▶ WHAT THIS TASK INVOLVES: Your output should be the lines of the entries below, exactly, from the first one through the line that holds "Coğrafya ile ilgili".
======== DATA FOR THIS EXERCISE ========
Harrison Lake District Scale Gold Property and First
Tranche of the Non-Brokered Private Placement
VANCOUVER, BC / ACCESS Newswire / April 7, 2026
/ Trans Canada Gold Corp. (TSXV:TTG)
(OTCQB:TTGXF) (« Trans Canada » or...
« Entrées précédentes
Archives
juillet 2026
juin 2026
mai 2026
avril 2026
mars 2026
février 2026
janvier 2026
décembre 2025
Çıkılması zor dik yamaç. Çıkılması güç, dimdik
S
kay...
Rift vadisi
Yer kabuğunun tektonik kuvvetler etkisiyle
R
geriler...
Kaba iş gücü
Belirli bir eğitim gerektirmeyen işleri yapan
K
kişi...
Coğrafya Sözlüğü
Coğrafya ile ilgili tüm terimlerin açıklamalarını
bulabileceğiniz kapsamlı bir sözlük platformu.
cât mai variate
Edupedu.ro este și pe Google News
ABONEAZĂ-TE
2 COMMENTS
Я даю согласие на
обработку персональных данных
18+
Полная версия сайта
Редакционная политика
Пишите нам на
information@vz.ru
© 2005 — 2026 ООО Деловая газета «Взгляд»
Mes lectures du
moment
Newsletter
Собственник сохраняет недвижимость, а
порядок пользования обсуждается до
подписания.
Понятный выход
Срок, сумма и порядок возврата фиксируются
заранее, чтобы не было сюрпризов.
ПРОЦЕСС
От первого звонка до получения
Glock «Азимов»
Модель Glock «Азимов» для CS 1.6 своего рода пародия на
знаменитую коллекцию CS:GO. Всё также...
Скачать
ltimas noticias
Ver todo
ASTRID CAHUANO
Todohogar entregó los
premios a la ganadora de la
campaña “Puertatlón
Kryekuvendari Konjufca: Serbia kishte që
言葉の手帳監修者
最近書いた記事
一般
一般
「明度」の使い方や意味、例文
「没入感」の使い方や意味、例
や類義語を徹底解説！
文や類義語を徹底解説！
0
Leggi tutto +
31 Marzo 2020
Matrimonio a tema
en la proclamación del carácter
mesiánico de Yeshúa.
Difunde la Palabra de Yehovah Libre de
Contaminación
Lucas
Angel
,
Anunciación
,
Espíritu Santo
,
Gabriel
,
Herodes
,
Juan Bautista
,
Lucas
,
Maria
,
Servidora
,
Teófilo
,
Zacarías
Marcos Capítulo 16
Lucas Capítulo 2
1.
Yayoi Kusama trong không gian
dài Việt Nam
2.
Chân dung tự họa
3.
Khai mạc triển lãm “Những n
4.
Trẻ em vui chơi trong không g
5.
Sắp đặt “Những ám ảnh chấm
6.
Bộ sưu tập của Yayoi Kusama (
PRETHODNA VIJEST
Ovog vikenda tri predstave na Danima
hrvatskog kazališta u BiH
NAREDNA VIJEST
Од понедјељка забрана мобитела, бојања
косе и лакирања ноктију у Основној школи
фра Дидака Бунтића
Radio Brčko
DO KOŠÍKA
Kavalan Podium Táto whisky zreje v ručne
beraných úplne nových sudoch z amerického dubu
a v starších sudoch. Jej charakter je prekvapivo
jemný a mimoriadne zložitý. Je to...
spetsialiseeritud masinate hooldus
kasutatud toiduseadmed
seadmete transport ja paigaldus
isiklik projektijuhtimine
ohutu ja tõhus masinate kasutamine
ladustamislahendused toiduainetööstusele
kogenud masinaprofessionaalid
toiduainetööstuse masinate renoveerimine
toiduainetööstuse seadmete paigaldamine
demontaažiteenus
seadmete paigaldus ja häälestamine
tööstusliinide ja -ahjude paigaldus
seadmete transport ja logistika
========
▶ OUTPUT:
Harrison Lake District Scale Gold Property and First
Tranche of the Non-Brokered Private Placement
VANCOUVER, BC / ACCESS Newswire / April 7, 2026
/ Trans Canada Gold Corp. (TSXV:TTG)
(OTCQB:TTGXF) (« Trans Canada » or...
« Entrées précédentes
Archives
juillet 2026
juin 2026
mai 2026
avril 2026
mars 2026
février 2026
janvier 2026
décembre 2025
Çıkılması zor dik yamaç. Çıkılması güç, dimdik
S
kay...
Rift vadisi
Yer kabuğunun tektonik kuvvetler etkisiyle
R
geriler...
Kaba iş gücü
Belirli bir eğitim gerektirmeyen işleri yapan
K
kişi...
Coğrafya Sözlüğü
Coğrafya ile ilgili tüm terimlerin açıklamalarını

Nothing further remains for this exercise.